Короткий адрес: https://sciup.org/15017204

IDR: 15017204   |   DOI: 10.5815/ijcnis.2020.03.01

Текст научной статьи High-Speed and Secure PRNG for Cryptographic Applications

Published Online June 2020 in MECS DOI: 10.5815/ijcnis.2020.03.01

With the rapid development of information and communication technologies (ICT), most of the world is faced with the problem of supporting cybersecurity (information security). On the one hand, new powerful ICT contribute to the cybersecurity development, and on the other, they create new threats. For the past few years, number of reported cybersecurity incidents of confidential information leaks increases every month.

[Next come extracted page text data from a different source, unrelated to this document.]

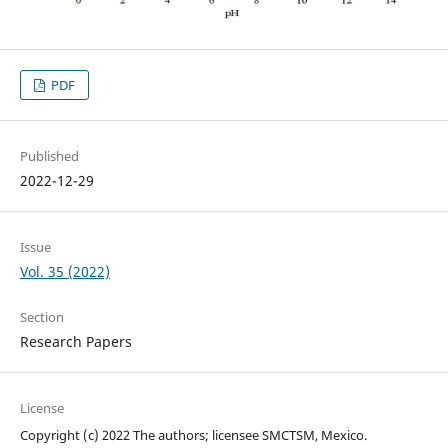
PDF
Published
2022-12-29
Issue
Vol. 35 (2022)
Section
Research Papers
License
Copyright (c) 2022 The authors; licensee SMCTSM, Mexico.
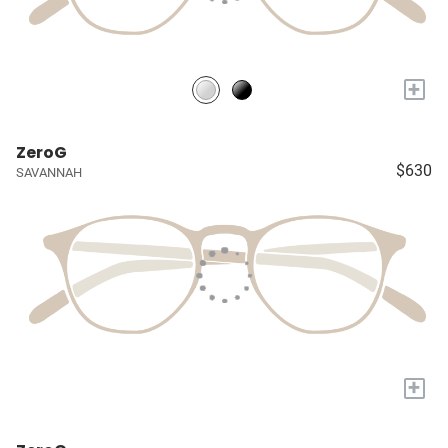
+
ZeroG
$630
SAVANNAH
+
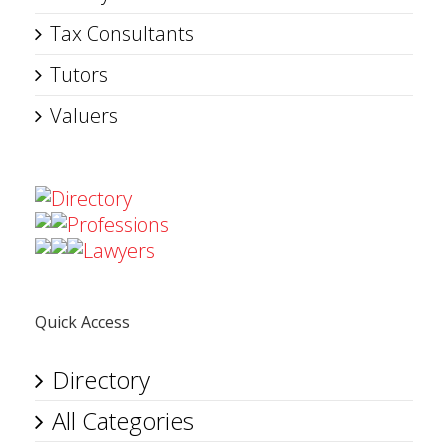
Tax Consultants
Tutors
Valuers
Directory
Professions
Lawyers
Quick Access
Directory
All Categories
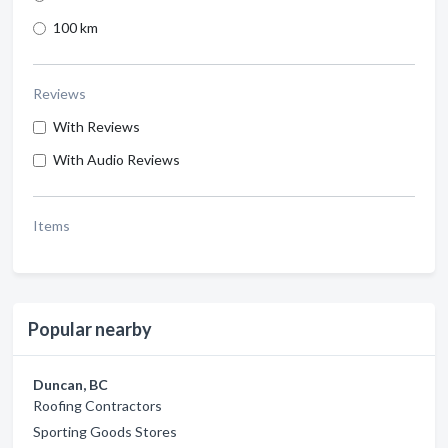
100 km
Reviews
With Reviews
With Audio Reviews
Items
Popular nearby
Duncan, BC
Roofing Contractors
Sporting Goods Stores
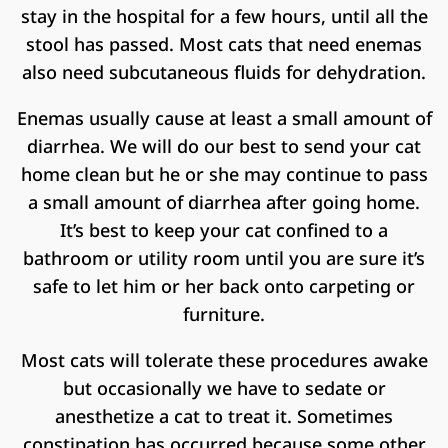
stay in the hospital for a few hours, until all the
stool has passed. Most cats that need enemas
also need subcutaneous fluids for dehydration.
Enemas usually cause at least a small amount of
diarrhea. We will do our best to send your cat
home clean but he or she may continue to pass
a small amount of diarrhea after going home.
It’s best to keep your cat confined to a
bathroom or utility room until you are sure it’s
safe to let him or her back onto carpeting or
furniture.
Most cats will tolerate these procedures awake
but occasionally we have to sedate or
anesthetize a cat to treat it. Sometimes
constipation has occurred because some other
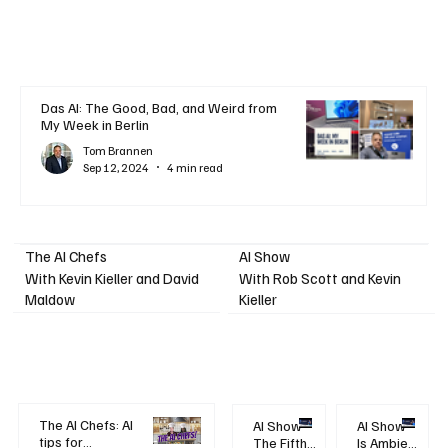
Das AI: The Good, Bad, and Weird from
My Week in Berlin
Tom Brannen
Sep 12, 2024
4 min read
AI Show
The AI Chefs
With Kevin Kieller and David
With Rob Scott and Kevin
Maldow
Kieller
The AI Chefs: AI
AI Show -
AI Show -
tips for
The Fifth
Is Ambient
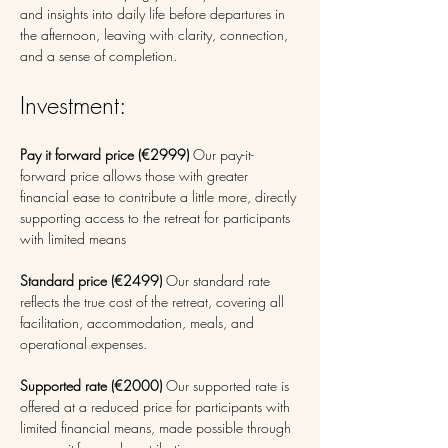
and insights into daily life before departures in 
the afternoon, leaving with clarity, connection, 
and a sense of completion. 
Investment: 
Pay it forward price (€2999) 
Our pay-it-
forward price allows those with greater 
financial ease to contribute a little more, directly 
supporting access to the retreat for participants 
with limited means
Standard price (€2499) 
Our standard rate 
reflects the true cost of the retreat, covering all 
facilitation, accommodation, meals, and 
operational expenses.
Supported rate (€2000) 
Our supported rate is 
offered at a reduced price for participants with 
limited financial means, made possible through 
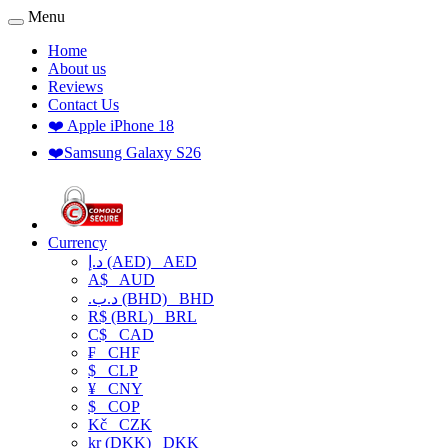
Menu
Home
About us
Reviews
Contact Us
❤️ Apple iPhone 18
❤️Samsung Galaxy S26
Currency
د.إ (AED)
AED
A$
AUD
.د.ب (BHD)
BHD
R$ (BRL)
BRL
C$
CAD
₣
CHF
$
CLP
¥
CNY
$
COP
Kč
CZK
kr (DKK)
DKK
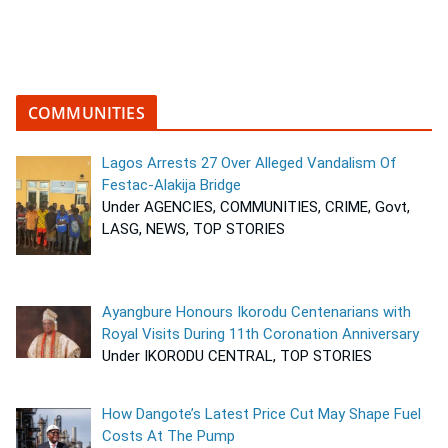
COMMUNITIES
Lagos Arrests 27 Over Alleged Vandalism Of
Festac-Alakija Bridge
Under AGENCIES, COMMUNITIES, CRIME, Govt,
LASG, NEWS, TOP STORIES
Ayangbure Honours Ikorodu Centenarians with
Royal Visits During 11th Coronation Anniversary
Under IKORODU CENTRAL, TOP STORIES
How Dangote’s Latest Price Cut May Shape Fuel
Costs At The Pump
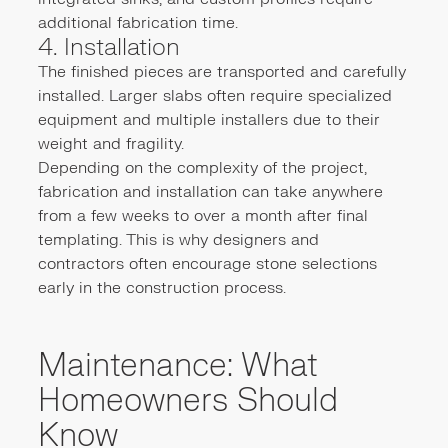
additional fabrication time.
4. Installation
The finished pieces are transported and carefully
installed. Larger slabs often require specialized
equipment and multiple installers due to their
weight and fragility.
Depending on the complexity of the project,
fabrication and installation can take anywhere
from a few weeks to over a month after final
templating. This is why designers and
contractors often encourage stone selections
early in the construction process.
Maintenance: What
Homeowners Should
Know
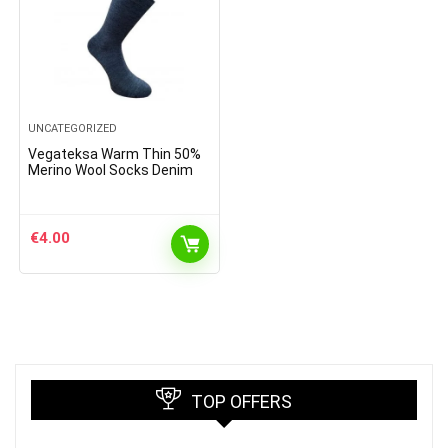
UNCATEGORIZED
Vegateksa Warm Thin 50%
Merino Wool Socks Denim
€
4.00
TOP OFFERS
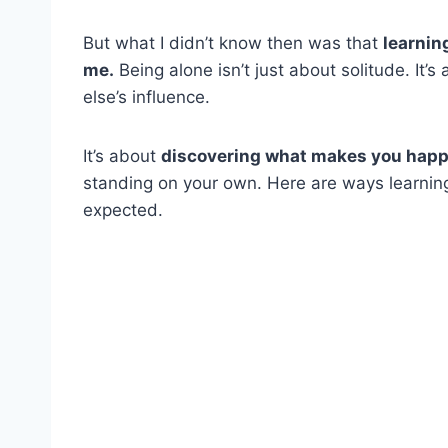
But what I didn’t know then was that
learnin
me.
Being alone isn’t just about solitude. It
else’s influence.
It’s about
discovering what makes you hap
standing on your own. Here are ways learning
expected.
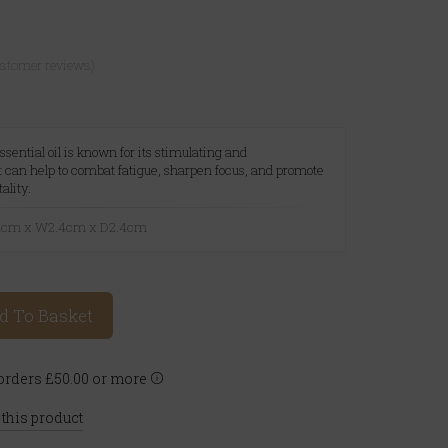
ustomer reviews)
sential oil is known for its stimulating and
It can help to combat fatigue, sharpen focus, and promote
ality.
6.1cm x W2.4cm x D2.4cm
d To Basket
rders £50.00 or more
 this product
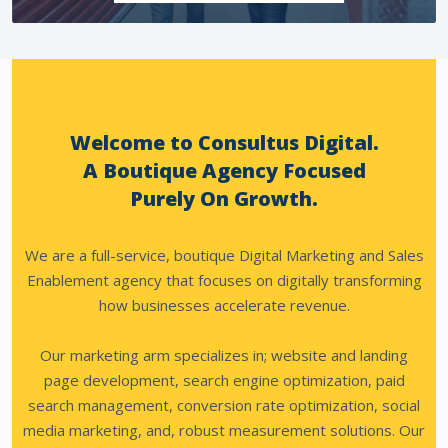
Welcome to Consultus Digital.
A Boutique Agency Focused
Purely On Growth.
We are a full-service, boutique Digital Marketing and Sales
Enablement agency that focuses on digitally transforming
how businesses accelerate revenue.
Our marketing arm specializes in; website and landing
page development, search engine optimization, paid
search management, conversion rate optimization, social
media marketing, and, robust measurement solutions.
Our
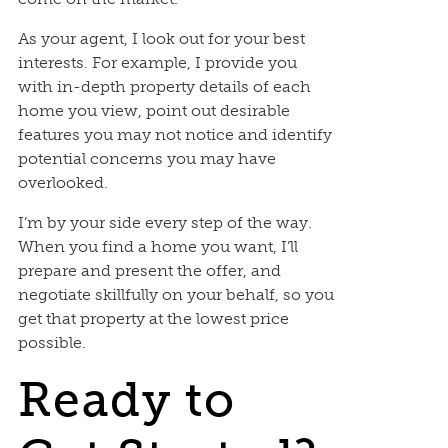
As your agent, I look out for your best
interests. For example, I provide you
with in-depth property details of each
home you view, point out desirable
features you may not notice and identify
potential concerns you may have
overlooked.
I’m by your side every step of the way.
When you find a home you want, I’ll
prepare and present the offer, and
negotiate skillfully on your behalf, so you
get that property at the lowest price
possible.
Ready to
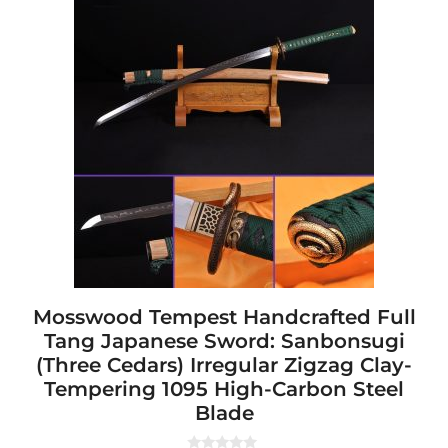
product
has
multiple
variants.
The
options
may
be
chosen
on
the
product
page
Mosswood Tempest Handcrafted Full
Tang Japanese Sword: Sanbonsugi
(Three Cedars) Irregular Zigzag Clay-
Tempering 1095 High-Carbon Steel
Blade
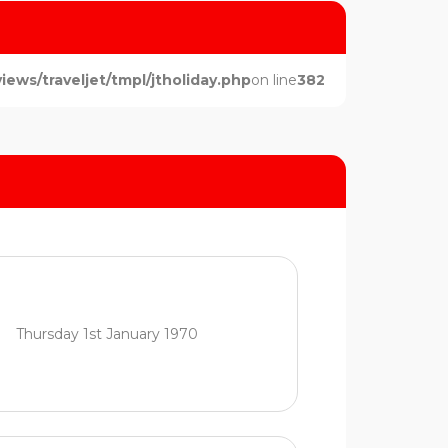
ws/traveljet/tmpl/jtholiday.php
on line
382
Thursday 1st January 1970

Today, the reliability and security of traditional cryptographic methods mostly depends on the attacker's computational power and the ability to solve a particular class of mathematical problems in polynomial time. But since the advent of such technologies as GRID computing, supercomputer and quantum computer, which perform complex calculations in minutes – companies, states and scientists have to look for new alternatives to existing security and privacy methods.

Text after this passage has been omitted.